> Input records:
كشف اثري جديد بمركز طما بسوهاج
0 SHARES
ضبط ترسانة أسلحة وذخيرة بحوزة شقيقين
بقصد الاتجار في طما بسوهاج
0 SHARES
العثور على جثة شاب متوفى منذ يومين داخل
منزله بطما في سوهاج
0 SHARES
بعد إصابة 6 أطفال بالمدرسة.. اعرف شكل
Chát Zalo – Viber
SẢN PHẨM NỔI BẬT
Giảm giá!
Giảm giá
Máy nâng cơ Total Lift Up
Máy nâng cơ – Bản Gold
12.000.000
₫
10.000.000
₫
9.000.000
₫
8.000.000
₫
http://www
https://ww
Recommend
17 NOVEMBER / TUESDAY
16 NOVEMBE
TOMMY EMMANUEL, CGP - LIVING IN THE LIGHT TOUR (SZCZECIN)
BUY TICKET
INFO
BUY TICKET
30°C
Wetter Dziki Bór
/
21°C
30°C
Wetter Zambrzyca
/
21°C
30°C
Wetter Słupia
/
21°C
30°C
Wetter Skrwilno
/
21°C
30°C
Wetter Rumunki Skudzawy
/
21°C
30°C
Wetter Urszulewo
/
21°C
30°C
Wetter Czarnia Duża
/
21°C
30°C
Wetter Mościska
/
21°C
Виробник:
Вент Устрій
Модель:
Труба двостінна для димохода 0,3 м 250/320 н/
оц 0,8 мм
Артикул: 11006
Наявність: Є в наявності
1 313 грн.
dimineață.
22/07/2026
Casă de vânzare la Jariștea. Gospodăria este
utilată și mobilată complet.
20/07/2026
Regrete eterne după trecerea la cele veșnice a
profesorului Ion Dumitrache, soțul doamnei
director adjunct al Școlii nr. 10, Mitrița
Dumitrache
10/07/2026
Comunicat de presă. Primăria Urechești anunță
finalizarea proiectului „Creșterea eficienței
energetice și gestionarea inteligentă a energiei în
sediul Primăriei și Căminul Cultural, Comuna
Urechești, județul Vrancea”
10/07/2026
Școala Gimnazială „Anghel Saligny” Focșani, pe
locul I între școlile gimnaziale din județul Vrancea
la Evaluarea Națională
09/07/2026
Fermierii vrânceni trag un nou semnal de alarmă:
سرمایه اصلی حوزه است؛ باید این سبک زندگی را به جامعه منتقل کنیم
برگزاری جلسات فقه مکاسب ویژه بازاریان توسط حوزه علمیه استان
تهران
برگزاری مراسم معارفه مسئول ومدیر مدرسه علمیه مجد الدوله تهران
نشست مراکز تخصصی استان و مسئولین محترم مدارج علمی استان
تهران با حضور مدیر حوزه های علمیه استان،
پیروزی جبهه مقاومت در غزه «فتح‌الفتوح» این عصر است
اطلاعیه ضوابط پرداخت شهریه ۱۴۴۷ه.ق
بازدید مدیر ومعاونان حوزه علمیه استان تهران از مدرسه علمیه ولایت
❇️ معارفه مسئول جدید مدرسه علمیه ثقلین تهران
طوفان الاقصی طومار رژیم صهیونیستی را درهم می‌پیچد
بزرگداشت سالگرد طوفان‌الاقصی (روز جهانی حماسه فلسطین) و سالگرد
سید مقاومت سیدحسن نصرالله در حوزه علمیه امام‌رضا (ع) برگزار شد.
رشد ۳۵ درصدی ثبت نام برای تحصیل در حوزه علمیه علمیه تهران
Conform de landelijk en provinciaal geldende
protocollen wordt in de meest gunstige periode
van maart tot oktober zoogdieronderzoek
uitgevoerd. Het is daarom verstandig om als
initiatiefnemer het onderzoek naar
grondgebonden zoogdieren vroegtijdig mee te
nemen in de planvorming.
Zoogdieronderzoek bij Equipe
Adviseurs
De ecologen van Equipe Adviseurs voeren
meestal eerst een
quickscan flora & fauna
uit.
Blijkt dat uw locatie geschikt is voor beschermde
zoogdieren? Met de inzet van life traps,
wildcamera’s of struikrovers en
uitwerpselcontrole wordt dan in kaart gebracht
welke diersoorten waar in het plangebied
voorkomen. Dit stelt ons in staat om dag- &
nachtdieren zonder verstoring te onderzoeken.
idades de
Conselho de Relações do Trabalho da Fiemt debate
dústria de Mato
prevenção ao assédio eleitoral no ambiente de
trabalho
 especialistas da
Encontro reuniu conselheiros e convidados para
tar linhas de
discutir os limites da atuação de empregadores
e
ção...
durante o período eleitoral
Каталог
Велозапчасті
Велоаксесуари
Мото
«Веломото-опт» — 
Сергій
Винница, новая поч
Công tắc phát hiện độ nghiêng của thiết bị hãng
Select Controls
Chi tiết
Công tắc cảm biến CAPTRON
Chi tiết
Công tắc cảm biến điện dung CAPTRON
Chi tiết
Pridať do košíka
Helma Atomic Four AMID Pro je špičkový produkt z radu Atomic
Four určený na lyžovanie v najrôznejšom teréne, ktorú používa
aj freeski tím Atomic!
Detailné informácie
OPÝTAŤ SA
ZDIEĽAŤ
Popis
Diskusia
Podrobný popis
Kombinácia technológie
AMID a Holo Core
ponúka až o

> Exercise instructions:
Figure out how many lines of the material include the string "biến", and reply with only that figure.

> The completed task:
2